Home Depot said Thursday a recent cyber attack on its computer network affected a colossal 56 million customer payment cards. The breach, which was first reported by the company 10 days ago, is believed to be the biggest ever hack of a retail firm’s computer systems.
In the attack, cybercriminals used malware to collect customer information from in-store point-of-sale systems where credit and debit cards are swiped through readers. Data was harvested from Home Depot’s brick-and-mortar stores in the US and Canada from April this year until the beginning of September.
The malware has since been eliminated from Home Depot’s computer systems, the company said in a statement put out Thursday.
The retail giant said its ongoing investigation has so far revealed that the hackers used unique, custom-built malware which, according to Home Depot’s security partners, has not been seen previously in other similar breaches.
It added that there is no evidence that payment card PIN numbers were compromised or that the breach has affected its Mexico stores. Customers who shopped online at HomeDepot.com or HomeDepot.ca between April and September are also unaffected by the breach, the DIY chain said.

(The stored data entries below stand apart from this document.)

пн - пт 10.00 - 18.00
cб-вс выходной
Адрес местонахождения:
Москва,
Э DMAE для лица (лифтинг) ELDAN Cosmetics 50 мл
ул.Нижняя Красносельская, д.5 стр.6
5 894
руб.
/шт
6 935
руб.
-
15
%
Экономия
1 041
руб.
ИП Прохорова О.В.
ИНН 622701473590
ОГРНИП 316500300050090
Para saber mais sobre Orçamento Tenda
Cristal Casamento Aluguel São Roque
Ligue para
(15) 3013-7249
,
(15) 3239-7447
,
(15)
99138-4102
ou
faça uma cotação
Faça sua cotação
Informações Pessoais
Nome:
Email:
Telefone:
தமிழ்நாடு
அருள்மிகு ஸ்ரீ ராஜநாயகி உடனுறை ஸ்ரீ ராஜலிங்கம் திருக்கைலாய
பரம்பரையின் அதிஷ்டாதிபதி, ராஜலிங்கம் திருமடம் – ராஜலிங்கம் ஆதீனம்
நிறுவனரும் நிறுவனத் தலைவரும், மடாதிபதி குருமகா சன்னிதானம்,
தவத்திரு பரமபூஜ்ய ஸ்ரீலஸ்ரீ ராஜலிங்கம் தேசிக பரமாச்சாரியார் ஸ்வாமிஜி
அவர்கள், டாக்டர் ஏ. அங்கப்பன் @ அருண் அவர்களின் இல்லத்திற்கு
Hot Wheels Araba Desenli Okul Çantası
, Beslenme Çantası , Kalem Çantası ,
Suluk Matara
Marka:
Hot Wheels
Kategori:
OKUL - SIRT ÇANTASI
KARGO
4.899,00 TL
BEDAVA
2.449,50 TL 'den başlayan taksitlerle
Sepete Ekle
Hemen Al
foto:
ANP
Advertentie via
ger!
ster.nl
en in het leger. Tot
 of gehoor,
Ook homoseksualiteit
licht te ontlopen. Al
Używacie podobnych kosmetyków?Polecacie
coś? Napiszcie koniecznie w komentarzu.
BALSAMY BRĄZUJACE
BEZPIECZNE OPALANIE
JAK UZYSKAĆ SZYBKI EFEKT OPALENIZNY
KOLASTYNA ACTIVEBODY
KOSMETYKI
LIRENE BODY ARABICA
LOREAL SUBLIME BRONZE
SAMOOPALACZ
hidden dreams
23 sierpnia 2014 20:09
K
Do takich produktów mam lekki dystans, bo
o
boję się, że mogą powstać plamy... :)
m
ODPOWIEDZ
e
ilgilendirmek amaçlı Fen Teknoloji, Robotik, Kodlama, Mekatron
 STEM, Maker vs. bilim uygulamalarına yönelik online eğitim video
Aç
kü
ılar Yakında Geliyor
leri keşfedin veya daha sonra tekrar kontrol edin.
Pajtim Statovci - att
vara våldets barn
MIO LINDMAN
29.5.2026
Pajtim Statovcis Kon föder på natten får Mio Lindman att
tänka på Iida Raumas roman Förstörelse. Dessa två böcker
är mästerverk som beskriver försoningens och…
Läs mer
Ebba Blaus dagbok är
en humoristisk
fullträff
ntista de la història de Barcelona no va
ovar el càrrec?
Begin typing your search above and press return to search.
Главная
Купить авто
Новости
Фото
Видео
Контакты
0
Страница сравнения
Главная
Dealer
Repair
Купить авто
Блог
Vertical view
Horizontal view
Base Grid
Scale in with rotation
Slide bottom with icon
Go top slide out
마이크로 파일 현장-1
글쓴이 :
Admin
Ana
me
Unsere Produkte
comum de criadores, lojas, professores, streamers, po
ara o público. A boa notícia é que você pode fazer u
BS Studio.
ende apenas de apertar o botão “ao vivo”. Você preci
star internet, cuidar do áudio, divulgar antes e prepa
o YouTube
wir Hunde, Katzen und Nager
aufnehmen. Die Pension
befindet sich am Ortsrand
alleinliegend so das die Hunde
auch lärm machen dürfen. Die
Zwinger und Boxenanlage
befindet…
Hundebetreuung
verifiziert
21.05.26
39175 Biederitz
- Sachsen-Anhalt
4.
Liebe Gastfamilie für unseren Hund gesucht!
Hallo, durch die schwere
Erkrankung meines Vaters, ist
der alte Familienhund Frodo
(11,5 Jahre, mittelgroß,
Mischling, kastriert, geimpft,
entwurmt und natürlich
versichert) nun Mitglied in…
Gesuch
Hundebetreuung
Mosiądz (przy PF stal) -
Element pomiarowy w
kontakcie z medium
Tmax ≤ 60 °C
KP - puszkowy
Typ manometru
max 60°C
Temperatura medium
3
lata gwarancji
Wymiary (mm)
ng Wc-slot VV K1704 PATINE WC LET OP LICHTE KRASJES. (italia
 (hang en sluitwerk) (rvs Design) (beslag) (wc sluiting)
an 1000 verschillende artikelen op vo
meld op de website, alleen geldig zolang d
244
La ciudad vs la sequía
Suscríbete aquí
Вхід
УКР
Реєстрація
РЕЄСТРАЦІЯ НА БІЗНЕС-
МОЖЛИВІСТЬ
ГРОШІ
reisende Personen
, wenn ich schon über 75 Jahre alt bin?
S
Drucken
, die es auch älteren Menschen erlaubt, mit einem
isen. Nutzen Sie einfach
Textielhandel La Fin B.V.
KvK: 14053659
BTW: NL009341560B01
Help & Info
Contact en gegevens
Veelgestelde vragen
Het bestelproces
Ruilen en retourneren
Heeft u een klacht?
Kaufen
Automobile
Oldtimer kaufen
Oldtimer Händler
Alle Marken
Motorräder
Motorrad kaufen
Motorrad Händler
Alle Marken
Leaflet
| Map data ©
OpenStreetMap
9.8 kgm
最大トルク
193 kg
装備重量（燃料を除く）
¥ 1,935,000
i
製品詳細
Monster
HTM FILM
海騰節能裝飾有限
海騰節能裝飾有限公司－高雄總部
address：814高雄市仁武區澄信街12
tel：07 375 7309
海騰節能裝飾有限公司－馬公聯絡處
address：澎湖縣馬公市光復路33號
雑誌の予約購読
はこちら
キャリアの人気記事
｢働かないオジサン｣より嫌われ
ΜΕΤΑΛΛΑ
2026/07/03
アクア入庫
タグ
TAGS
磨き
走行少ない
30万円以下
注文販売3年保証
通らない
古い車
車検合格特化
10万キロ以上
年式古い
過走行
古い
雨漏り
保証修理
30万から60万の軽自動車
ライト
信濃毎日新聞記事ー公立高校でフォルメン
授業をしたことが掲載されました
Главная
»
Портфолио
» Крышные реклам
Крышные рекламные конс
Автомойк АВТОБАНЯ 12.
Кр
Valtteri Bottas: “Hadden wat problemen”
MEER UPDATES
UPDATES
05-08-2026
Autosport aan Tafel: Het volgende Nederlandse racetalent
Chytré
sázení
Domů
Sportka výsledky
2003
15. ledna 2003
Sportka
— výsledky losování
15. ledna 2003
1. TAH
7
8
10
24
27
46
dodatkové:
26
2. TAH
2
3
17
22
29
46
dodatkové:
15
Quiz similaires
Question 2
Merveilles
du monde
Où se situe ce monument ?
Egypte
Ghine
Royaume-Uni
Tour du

The company is offering affected customers free identity protection services, including credit monitoring. Anyone who believes they may have been caught up in the security breach is advised to visit this webpage for more information or call 1-800-HOMEDEPOT (800-466-3337) as soon as possible.
“We apologize to our customers for the inconvenience and anxiety this has caused, and want to reassure them that they will not be liable for fraudulent charges,” Home Depot CEO Frank Blake said, adding, “From the time this investigation began, our guiding principle has been to put our customers first, and we will continue to do so.”
The Home Depot breach is even bigger than the one that hit Target last year involving 40 million credit and debit cards.
In a bid to tackle rising cyber crime, businesses such as Home Depot are working to introduce chip-and-pin technology, which adds another layer of security for users of payment cards.
Further reports of similar point-of-sale malware attacks could be on the way. The Department of Homeland Security said recently that up to a thousand US companies and organizations could have malware on their computer systems without even knowing it, and urged all businesses that use point-of-sale systems to run checks.